WHAT IS BEING ASKED: Please return each of the entries below exactly as they appear.

THE DATA:
┌──

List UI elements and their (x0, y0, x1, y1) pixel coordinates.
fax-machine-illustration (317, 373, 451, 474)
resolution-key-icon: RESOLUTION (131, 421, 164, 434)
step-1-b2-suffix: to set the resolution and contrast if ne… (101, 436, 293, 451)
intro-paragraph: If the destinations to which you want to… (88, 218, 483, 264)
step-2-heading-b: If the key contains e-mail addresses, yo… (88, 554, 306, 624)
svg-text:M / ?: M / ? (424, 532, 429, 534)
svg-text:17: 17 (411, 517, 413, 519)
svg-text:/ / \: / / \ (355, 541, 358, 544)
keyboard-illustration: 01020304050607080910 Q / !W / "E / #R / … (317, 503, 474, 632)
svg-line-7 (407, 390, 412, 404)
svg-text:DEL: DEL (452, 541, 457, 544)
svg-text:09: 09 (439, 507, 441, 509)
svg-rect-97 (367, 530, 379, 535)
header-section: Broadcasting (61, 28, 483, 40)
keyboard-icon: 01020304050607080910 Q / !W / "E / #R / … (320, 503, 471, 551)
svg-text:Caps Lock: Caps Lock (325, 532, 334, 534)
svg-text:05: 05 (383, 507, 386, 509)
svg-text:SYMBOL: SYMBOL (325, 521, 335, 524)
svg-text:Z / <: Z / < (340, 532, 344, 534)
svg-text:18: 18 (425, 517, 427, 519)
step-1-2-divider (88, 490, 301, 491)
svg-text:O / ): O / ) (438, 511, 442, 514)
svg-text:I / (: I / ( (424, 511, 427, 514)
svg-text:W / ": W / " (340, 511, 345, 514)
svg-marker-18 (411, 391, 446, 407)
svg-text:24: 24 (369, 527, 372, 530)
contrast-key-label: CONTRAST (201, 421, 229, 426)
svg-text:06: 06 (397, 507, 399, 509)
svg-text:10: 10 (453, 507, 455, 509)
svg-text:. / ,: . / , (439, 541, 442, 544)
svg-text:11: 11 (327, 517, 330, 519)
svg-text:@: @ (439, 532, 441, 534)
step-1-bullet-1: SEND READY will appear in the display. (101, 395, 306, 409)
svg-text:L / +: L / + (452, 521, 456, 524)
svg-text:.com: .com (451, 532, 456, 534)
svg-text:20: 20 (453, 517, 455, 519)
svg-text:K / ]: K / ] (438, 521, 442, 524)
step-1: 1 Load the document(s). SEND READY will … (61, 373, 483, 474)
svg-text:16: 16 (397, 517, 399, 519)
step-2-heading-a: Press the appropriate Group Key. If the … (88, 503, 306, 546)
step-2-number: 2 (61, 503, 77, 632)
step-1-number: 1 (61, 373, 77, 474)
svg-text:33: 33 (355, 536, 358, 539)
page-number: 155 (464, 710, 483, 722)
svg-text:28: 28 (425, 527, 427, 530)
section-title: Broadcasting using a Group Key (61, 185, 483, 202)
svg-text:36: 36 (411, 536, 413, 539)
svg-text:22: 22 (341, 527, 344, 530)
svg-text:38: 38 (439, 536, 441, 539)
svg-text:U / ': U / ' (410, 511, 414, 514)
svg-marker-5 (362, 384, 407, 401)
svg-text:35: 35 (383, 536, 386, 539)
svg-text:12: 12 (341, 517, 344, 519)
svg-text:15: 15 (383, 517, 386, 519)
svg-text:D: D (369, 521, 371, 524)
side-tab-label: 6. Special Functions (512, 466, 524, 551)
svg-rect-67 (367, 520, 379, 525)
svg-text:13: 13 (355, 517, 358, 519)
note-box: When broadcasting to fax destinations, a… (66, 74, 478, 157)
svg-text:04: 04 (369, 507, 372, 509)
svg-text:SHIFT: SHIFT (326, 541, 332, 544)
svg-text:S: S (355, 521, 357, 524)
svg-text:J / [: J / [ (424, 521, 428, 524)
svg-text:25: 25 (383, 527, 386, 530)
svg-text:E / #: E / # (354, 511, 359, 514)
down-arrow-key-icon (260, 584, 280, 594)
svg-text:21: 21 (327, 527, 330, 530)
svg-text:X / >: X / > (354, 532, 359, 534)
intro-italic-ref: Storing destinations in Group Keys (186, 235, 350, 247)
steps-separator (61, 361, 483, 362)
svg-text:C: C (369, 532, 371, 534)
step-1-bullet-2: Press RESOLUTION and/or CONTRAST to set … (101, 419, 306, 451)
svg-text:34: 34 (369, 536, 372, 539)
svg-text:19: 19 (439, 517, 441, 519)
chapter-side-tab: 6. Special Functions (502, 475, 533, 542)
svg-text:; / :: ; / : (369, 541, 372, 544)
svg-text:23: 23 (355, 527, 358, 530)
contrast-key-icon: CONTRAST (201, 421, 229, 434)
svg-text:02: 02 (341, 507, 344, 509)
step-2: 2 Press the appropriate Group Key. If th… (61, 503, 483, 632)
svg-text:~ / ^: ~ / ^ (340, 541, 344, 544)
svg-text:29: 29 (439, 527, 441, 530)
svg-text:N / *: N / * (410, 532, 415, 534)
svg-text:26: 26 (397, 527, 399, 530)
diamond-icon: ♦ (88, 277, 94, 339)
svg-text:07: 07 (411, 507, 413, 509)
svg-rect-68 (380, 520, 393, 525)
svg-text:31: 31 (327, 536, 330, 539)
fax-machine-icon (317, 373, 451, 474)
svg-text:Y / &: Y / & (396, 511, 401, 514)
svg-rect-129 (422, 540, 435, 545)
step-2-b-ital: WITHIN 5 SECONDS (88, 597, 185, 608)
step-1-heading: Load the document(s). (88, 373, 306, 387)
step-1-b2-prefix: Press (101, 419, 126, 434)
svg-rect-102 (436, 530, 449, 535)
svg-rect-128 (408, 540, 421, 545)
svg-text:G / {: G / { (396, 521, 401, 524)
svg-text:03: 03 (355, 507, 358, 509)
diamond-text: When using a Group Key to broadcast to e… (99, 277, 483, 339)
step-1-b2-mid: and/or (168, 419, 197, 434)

└──

EXERCISE ANSWER:
List UI elements and their (x0, y0, x1, y1) pixel coordinates.
fax-machine-illustration (317, 373, 451, 474)
resolution-key-icon: RESOLUTION (131, 421, 164, 434)
step-1-b2-suffix: to set the resolution and contrast if ne… (101, 436, 293, 451)
intro-paragraph: If the destinations to which you want to… (88, 218, 483, 264)
step-2-heading-b: If the key contains e-mail addresses, yo… (88, 554, 306, 624)
svg-text:M / ?: M / ? (424, 532, 429, 534)
svg-text:17: 17 (411, 517, 413, 519)
svg-text:/ / \: / / \ (355, 541, 358, 544)
keyboard-illustration: 01020304050607080910 Q / !W / "E / #R / … (317, 503, 474, 632)
svg-line-7 (407, 390, 412, 404)
svg-text:DEL: DEL (452, 541, 457, 544)
svg-text:09: 09 (439, 507, 441, 509)
svg-rect-97 (367, 530, 379, 535)
header-section: Broadcasting (61, 28, 483, 40)
keyboard-icon: 01020304050607080910 Q / !W / "E / #R / … (320, 503, 471, 551)
svg-text:Caps Lock: Caps Lock (325, 532, 334, 534)
svg-text:05: 05 (383, 507, 386, 509)
svg-text:SYMBOL: SYMBOL (325, 521, 335, 524)
svg-text:Z / <: Z / < (340, 532, 344, 534)
svg-text:18: 18 (425, 517, 427, 519)
step-1-2-divider (88, 490, 301, 491)
svg-text:O / ): O / ) (438, 511, 442, 514)
svg-text:I / (: I / ( (424, 511, 427, 514)
svg-text:W / ": W / " (340, 511, 345, 514)
svg-marker-18 (411, 391, 446, 407)
svg-text:24: 24 (369, 527, 372, 530)
contrast-key-label: CONTRAST (201, 421, 229, 426)
svg-text:06: 06 (397, 507, 399, 509)
svg-text:10: 10 (453, 507, 455, 509)
svg-text:. / ,: . / , (439, 541, 442, 544)
svg-text:11: 11 (327, 517, 330, 519)
svg-text:@: @ (439, 532, 441, 534)
step-1-bullet-1: SEND READY will appear in the display. (101, 395, 306, 409)
svg-text:L / +: L / + (452, 521, 456, 524)
svg-text:.com: .com (451, 532, 456, 534)
svg-text:20: 20 (453, 517, 455, 519)
svg-text:K / ]: K / ] (438, 521, 442, 524)
step-1: 1 Load the document(s). SEND READY will … (61, 373, 483, 474)
svg-text:16: 16 (397, 517, 399, 519)
step-2-heading-a: Press the appropriate Group Key. If the … (88, 503, 306, 546)
step-2-number: 2 (61, 503, 77, 632)
step-1-number: 1 (61, 373, 77, 474)
svg-text:33: 33 (355, 536, 358, 539)
page-number: 155 (464, 710, 483, 722)
svg-text:28: 28 (425, 527, 427, 530)
section-title: Broadcasting using a Group Key (61, 185, 483, 202)
svg-text:36: 36 (411, 536, 413, 539)
svg-text:22: 22 (341, 527, 344, 530)
svg-text:38: 38 (439, 536, 441, 539)
svg-text:U / ': U / ' (410, 511, 414, 514)
svg-marker-5 (362, 384, 407, 401)
svg-text:35: 35 (383, 536, 386, 539)
svg-text:12: 12 (341, 517, 344, 519)
svg-text:15: 15 (383, 517, 386, 519)
svg-text:D: D (369, 521, 371, 524)
side-tab-label: 6. Special Functions (512, 466, 524, 551)
svg-rect-67 (367, 520, 379, 525)
svg-text:13: 13 (355, 517, 358, 519)
note-box: When broadcasting to fax destinations, a… (66, 74, 478, 157)
svg-text:04: 04 (369, 507, 372, 509)
svg-text:SHIFT: SHIFT (326, 541, 332, 544)
svg-text:S: S (355, 521, 357, 524)
svg-text:J / [: J / [ (424, 521, 428, 524)
svg-text:25: 25 (383, 527, 386, 530)
svg-text:E / #: E / # (354, 511, 359, 514)
down-arrow-key-icon (260, 584, 280, 594)
svg-text:21: 21 (327, 527, 330, 530)
svg-text:X / >: X / > (354, 532, 359, 534)
intro-italic-ref: Storing destinations in Group Keys (186, 235, 350, 247)
steps-separator (61, 361, 483, 362)
svg-text:C: C (369, 532, 371, 534)
step-1-bullet-2: Press RESOLUTION and/or CONTRAST to set … (101, 419, 306, 451)
svg-text:34: 34 (369, 536, 372, 539)
svg-text:19: 19 (439, 517, 441, 519)
chapter-side-tab: 6. Special Functions (502, 475, 533, 542)
svg-text:; / :: ; / : (369, 541, 372, 544)
svg-text:23: 23 (355, 527, 358, 530)
contrast-key-icon: CONTRAST (201, 421, 229, 434)
svg-text:02: 02 (341, 507, 344, 509)
step-2: 2 Press the appropriate Group Key. If th… (61, 503, 483, 632)
svg-text:~ / ^: ~ / ^ (340, 541, 344, 544)
svg-text:29: 29 (439, 527, 441, 530)
svg-text:N / *: N / * (410, 532, 415, 534)
svg-text:26: 26 (397, 527, 399, 530)
diamond-icon: ♦ (88, 277, 94, 339)
svg-text:07: 07 (411, 507, 413, 509)
svg-rect-68 (380, 520, 393, 525)
svg-text:31: 31 (327, 536, 330, 539)
fax-machine-icon (317, 373, 451, 474)
svg-text:Y / &: Y / & (396, 511, 401, 514)
svg-rect-129 (422, 540, 435, 545)
step-2-b-ital: WITHIN 5 SECONDS (88, 597, 185, 608)
step-1-heading: Load the document(s). (88, 373, 306, 387)
step-1-b2-prefix: Press (101, 419, 126, 434)
svg-rect-102 (436, 530, 449, 535)
svg-rect-128 (408, 540, 421, 545)
svg-text:G / {: G / { (396, 521, 401, 524)
svg-text:03: 03 (355, 507, 358, 509)
diamond-text: When using a Group Key to broadcast to e… (99, 277, 483, 339)
step-1-b2-mid: and/or (168, 419, 197, 434)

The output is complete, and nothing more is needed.